Exercise input –

+++

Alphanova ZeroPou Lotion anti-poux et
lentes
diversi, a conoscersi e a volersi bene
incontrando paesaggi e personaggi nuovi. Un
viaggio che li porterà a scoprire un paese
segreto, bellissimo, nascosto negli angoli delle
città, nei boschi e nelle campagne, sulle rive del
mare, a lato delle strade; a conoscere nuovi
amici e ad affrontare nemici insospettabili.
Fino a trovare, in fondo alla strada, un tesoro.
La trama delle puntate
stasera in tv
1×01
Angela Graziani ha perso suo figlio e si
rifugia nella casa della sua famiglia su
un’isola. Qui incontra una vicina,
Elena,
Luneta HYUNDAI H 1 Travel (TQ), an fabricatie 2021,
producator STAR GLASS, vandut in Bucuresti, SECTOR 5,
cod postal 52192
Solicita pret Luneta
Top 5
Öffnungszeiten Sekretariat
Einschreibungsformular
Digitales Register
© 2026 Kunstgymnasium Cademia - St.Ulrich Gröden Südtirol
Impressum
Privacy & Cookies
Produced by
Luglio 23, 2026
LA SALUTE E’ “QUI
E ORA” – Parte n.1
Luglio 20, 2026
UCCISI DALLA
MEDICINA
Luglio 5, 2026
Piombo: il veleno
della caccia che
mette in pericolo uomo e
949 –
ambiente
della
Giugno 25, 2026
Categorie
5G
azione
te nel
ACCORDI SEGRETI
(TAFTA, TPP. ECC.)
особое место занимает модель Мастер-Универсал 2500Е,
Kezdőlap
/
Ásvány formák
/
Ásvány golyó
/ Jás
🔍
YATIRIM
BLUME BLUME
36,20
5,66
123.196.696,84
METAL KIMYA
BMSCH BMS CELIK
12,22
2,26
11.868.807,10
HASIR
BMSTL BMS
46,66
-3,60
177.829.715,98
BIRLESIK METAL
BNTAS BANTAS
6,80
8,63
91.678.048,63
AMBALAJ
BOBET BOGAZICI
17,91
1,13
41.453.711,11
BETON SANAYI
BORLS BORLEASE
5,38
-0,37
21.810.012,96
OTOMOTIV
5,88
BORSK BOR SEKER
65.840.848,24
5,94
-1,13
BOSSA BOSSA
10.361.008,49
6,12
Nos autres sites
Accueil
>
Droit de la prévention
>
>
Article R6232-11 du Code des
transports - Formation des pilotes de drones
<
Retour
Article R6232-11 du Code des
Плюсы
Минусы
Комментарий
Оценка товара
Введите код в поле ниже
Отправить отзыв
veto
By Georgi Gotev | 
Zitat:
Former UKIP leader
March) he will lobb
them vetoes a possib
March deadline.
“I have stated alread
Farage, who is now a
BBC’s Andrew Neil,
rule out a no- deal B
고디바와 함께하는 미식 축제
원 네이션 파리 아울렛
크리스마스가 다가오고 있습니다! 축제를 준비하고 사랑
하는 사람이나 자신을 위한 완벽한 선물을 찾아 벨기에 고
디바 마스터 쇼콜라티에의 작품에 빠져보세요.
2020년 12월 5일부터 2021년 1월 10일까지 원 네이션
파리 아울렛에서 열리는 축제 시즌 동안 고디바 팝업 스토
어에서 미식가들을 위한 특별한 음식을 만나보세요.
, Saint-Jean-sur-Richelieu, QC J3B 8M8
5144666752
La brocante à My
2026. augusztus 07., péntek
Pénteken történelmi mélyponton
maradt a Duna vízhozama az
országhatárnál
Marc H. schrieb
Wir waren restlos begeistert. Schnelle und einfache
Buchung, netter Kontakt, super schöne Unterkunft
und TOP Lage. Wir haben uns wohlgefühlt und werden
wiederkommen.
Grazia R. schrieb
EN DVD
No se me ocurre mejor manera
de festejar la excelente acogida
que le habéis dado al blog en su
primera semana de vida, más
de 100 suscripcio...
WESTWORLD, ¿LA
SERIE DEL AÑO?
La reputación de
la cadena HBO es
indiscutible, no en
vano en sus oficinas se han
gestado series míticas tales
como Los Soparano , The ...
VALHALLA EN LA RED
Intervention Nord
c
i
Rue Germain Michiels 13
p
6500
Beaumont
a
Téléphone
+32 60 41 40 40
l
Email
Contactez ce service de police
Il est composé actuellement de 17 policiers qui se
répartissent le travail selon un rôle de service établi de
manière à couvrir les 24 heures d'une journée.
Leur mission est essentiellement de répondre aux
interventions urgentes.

+++

To do –
All that is wanted is the line with "Intervention Nord" and every later line in the entries, reproduced exactly.

Your solution –
Intervention Nord
c
i
Rue Germain Michiels 13
p
6500
Beaumont
a
Téléphone
+32 60 41 40 40
l
Email
Contactez ce service de police
Il est composé actuellement de 17 policiers qui se
répartissent le travail selon un rôle de service établi de
manière à couvrir les 24 heures d'une journée.
Leur mission est essentiellement de répondre aux
interventions urgentes.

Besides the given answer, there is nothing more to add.